Bill Brundige

No. 77
- Position: Defensive lineman

Personal information
- Born: November 13, 1948 Holyoke, Colorado, U.S.
- Died: December 29, 2018 (aged 70) Knoxville, Tennessee, U.S.
- Listed height: 6 ft 5 in (1.96 m)
- Listed weight: 270 lb (122 kg)

Career information
- High school: Haxtun (CO)
- College: Colorado
- NFL draft: 1970: 2nd round, 43rd overall pick

Career history
- Washington Redskins (1970–1977);

Awards and highlights
- 70 Greatest Redskins; First-team All-American (1969); First-team All-Big Eight (1969);

Career NFL statistics
- Games played: 107
- Games started: 74
- Fumble recoveries: 5
- Stats at Pro Football Reference

= Bill Brundige =

American football player (1948–2018)

William Glenn Brundige (November 13, 1948 – December 29, 2018) was an American professional football defensive end in the National Football League (NFL) for the Washington Redskins for eight seasons, from 1970 through 1977. He is currently sixth on the Redskins all-time sack list.

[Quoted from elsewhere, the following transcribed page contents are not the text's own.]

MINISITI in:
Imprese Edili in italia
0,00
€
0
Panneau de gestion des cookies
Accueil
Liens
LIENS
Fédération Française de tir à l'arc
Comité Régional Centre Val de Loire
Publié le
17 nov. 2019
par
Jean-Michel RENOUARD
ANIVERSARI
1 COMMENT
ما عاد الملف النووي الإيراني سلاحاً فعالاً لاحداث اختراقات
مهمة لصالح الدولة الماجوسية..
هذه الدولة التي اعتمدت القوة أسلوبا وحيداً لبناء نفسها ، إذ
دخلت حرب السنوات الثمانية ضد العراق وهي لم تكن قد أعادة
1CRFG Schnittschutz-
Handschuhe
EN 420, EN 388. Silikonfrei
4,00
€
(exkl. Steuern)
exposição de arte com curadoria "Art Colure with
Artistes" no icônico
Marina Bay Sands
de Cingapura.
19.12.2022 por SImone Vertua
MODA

Born in Holyoke, Colorado, Brundige played high school football at tiny Haxtun in northeastern Colorado and then played college football at the University of Colorado in Boulder. He was a physics major at CU and also threw the shot put for the Colorado Buffaloes track and field team. After a senior season in 1969 in which he was named first-team All-America, he was selected in the second round of the 1970 NFL draft, 43rd overall, by head coach Vince Lombardi of the Redskins.

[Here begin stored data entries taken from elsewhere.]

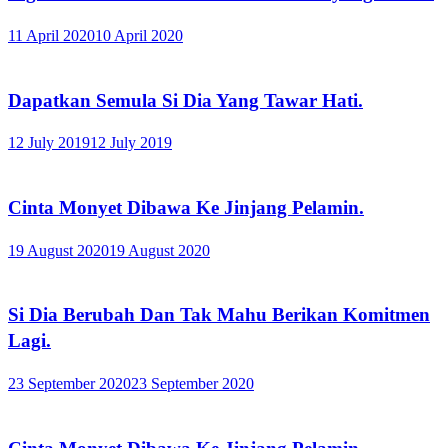
11 April 2020
10 April 2020
Dapatkan Semula Si Dia Yang Tawar Hati.
12 July 2019
12 July 2019
Cinta Monyet Dibawa Ke Jinjang Pelamin.
19 August 2020
19 August 2020
Si Dia Berubah Dan Tak Mahu Berikan Komitmen
Lagi.
23 September 2020
23 September 2020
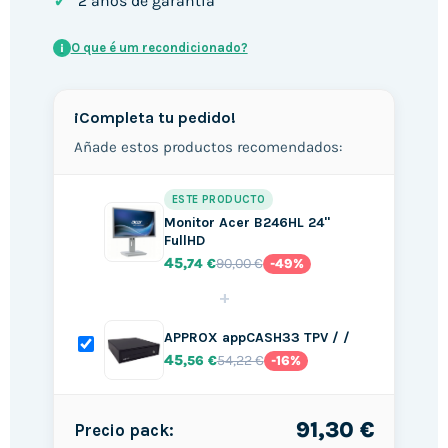
✓
2 anos de garantia
O que é um recondicionado?
i
¡Completa tu pedido!
Añade estos productos recomendados:
ESTE PRODUCTO
Monitor Acer B246HL 24"
FullHD
45
90,00 €
,74 €
-49%
+
APPROX appCASH33 TPV / /
45
54,22 €
,56 €
-16%
91,30 €
Precio pack:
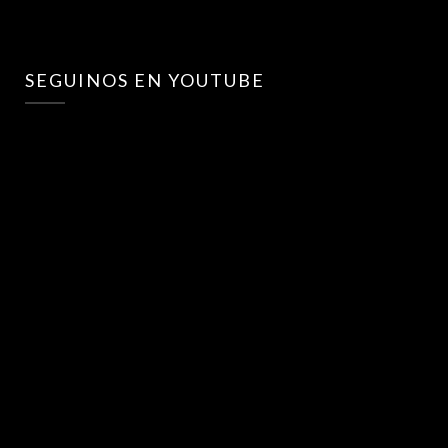
SEGUINOS EN YOUTUBE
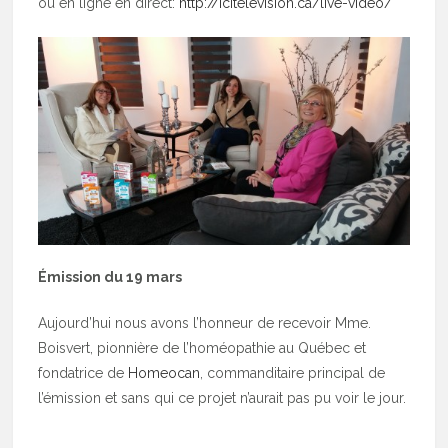
ou en ligne en direct:
http://icitelevision.ca/live-video/
Émission du 19 mars
Aujourd’hui nous avons l’honneur de recevoir Mme.
Boisvert, pionnière de l’homéopathie au Québec et
fondatrice de
Homeocan
, commanditaire principal de
l’émission et sans qui ce projet n’aurait pas pu voir le jour.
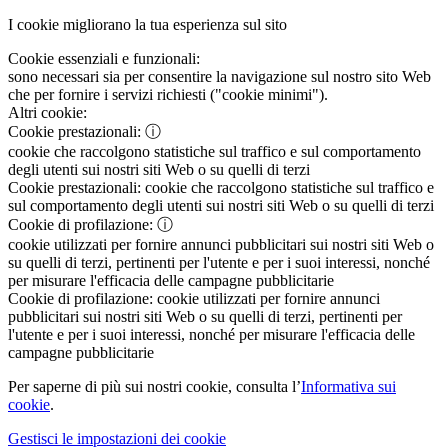
I cookie migliorano la tua esperienza sul sito
Cookie essenziali e funzionali:
sono necessari sia per consentire la navigazione sul nostro sito Web
che per fornire i servizi richiesti ("cookie minimi").
Altri cookie:
Cookie prestazionali:
ⓘ
cookie che raccolgono statistiche sul traffico e sul comportamento
degli utenti sui nostri siti Web o su quelli di terzi
Cookie prestazionali:
cookie che raccolgono statistiche sul traffico e
sul comportamento degli utenti sui nostri siti Web o su quelli di terzi
Cookie di profilazione:
ⓘ
cookie utilizzati per fornire annunci pubblicitari sui nostri siti Web o
su quelli di terzi, pertinenti per l'utente e per i suoi interessi, nonché
per misurare l'efficacia delle campagne pubblicitarie
Cookie di profilazione:
cookie utilizzati per fornire annunci
pubblicitari sui nostri siti Web o su quelli di terzi, pertinenti per
l'utente e per i suoi interessi, nonché per misurare l'efficacia delle
campagne pubblicitarie
Per saperne di più sui nostri cookie, consulta l’
Informativa sui
cookie
.
Gestisci le impostazioni dei cookie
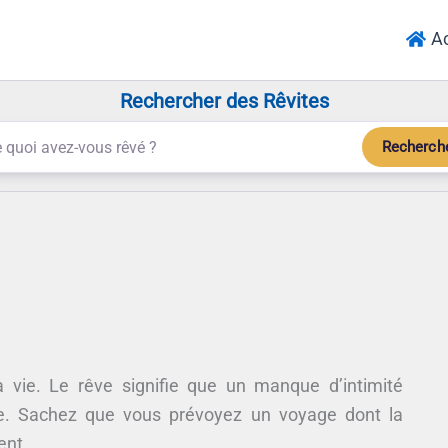
Ac
Rechercher des Rêvites
Recherch
 vie. Le rêve signifie que un manque d’intimité
ie. Sachez que vous prévoyez un voyage dont la
ent.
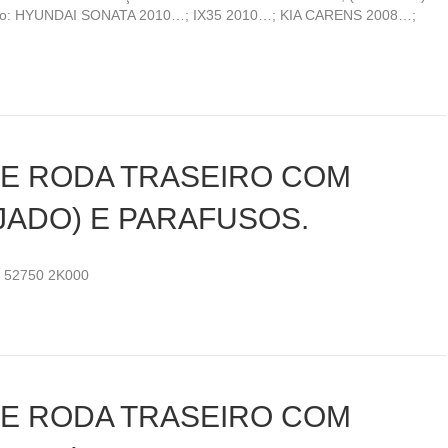
o: HYUNDAI SONATA 2010…; IX35 2010…; KIA CARENS 2008…;
DE RODA TRASEIRO COM
JADO) E PARAFUSOS.
/ 52750 2K000
DE RODA TRASEIRO COM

At age 21, he was a starter as a rookie in 1970 at defensive tackle. At the end of his third season in the NFL, Brundige became a part of both Redskin and Super Bowl lore in Super Bowl VII. He blocked the field goal attempt by Garo Yepremian that led to the bizarre fumble-return touchdown by Mike Bass that cut the Miami Dolphins' lead to 14–7 with just over two minutes remaining.

In 2002 for the Redskins' 70th anniversary, Brundige was named a member of the 70 Greatest Redskins.

After his playing days, Brundige was a general manager of Ford dealerships in the Shenandoah Valley region of Virginia in the city of Winchester and town of Front Royal.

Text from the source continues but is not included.